Figma sync audit, extended to components. My existing script audits tokens (Figma variable names must match CSS token names). The extended version audits components: for every component in specs/components/, verify a matching Figma component exists with matching variants and properties. This is the drift detector that catches "designer renamed the variant but didn't tell the dev."

Component usage tracker. A weekly script that scans the consuming apps and emits usage-report.json: which components are used where, which versions, how many instances of any deprecated component still exist. When a component API changes, this tells you (and the AI) exactly what needs updating.

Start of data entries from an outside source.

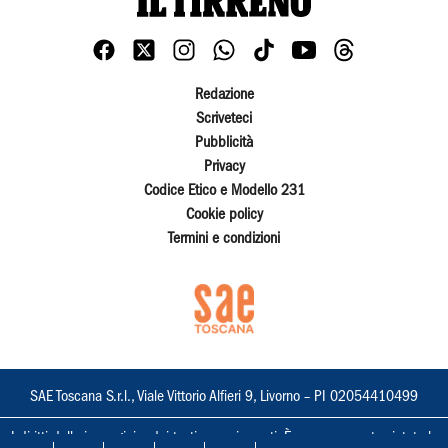
Redazione
Scriveteci
Pubblicità
Privacy
Codice Etico e Modello 231
Cookie policy
Termini e condizioni
SAE Toscana S.r.l., Viale Vittorio Alfieri 9, Livorno – PI 02054410499
I diritti delle immagini e dei testi sono riservati. È espressamente vietata la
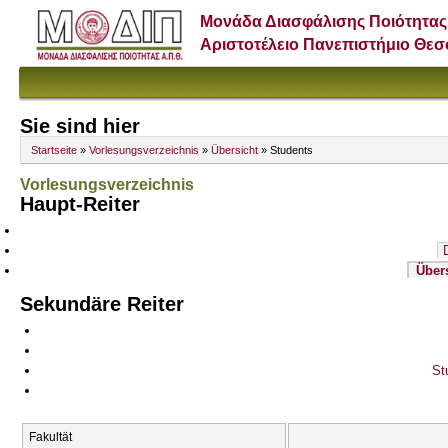
Μονάδα Διασφάλισης Ποιότητας
Αριστοτέλειο Πανεπιστήμιο Θε
Sie sind hier
Startseite
»
Vorlesungsverzeichnis
»
Übersicht
» Students
Vorlesungsverzeichnis
Haupt-Reiter
Über
Sekundäre Reiter
St
Fakultät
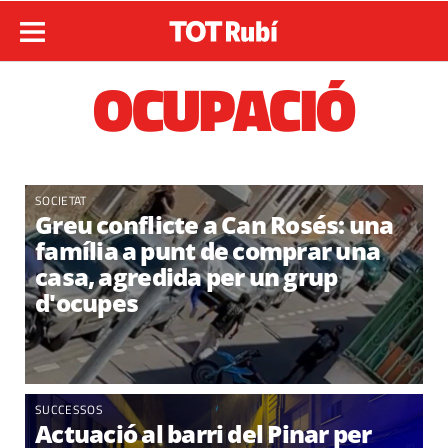
OCUPACIÓ
SOCIETAT
Greu conflicte a Can Rosés: una
família a punt de comprar una
casa, agredida per un grup
d'ocupes
SUCCESSOS
Actuació al barri del Pinar per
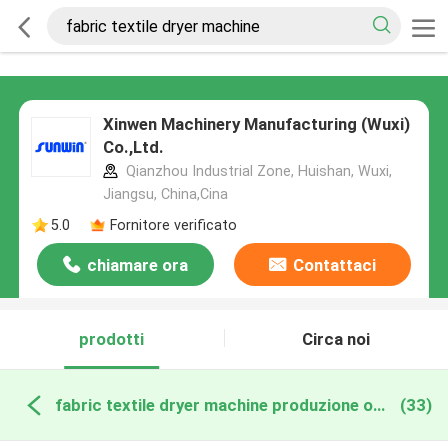
Xinwen Machinery Manufacturing (Wuxi)
Co.,Ltd.
Qianzhou Industrial Zone, Huishan, Wuxi,
Jiangsu, China,Cina
5.0
Fornitore verificato
chiamare ora
Contattaci
prodotti
Circa noi
fabric textile dryer machine produzione online
(33)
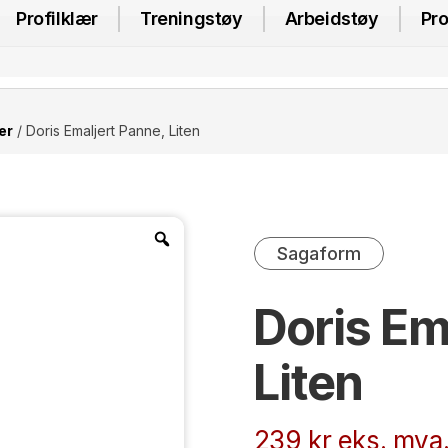
Profilklær
Treningstøy
Arbeidstøy
Pro
er
/ Doris Emaljert Panne, Liten
Sagaform
Doris Em
Liten
239
kr
eks. mva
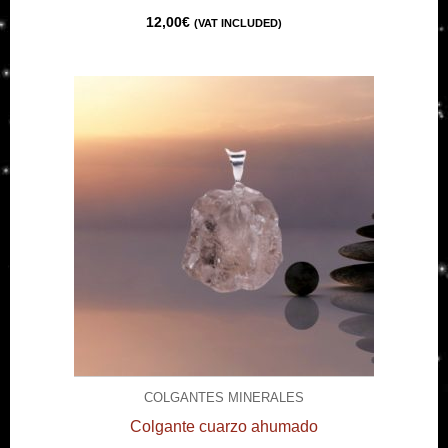
12,00
€
(VAT INCLUDED)
COLGANTES MINERALES
Colgante cuarzo ahumado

When deprecations do happen, the manifest gets a deprecated block — since, replacement, and a codemod reference. The AI sees the deprecation in the manifest, finds the replacement, and applies the codemod where it can.

What this actually gets you

AI-ready-design-system needs structural work.

Once it's in place:

  • An AI tool that opens your repo at session start reads llms.txt, follows it to the manifests and specs, and queries the contract.
  • Tokens get used correctly because their names declare intent.
  • Components get used correctly because their manifests declare composition rules.
  • Figma context and code context agree because their vocabularies are identical.
  • Breaking changes get caught before they ship because the schema rejects them.

The frame I keep coming back to is that prompts are instructions, design systems are memory. A prompt is what you ask in this session. The design system is what the AI remembers across sessions, across teammates, across versions. If the memory isn't structured for retrieval, no prompt is going to save you.

Build the memory first. The 94% Deming was talking about lives there.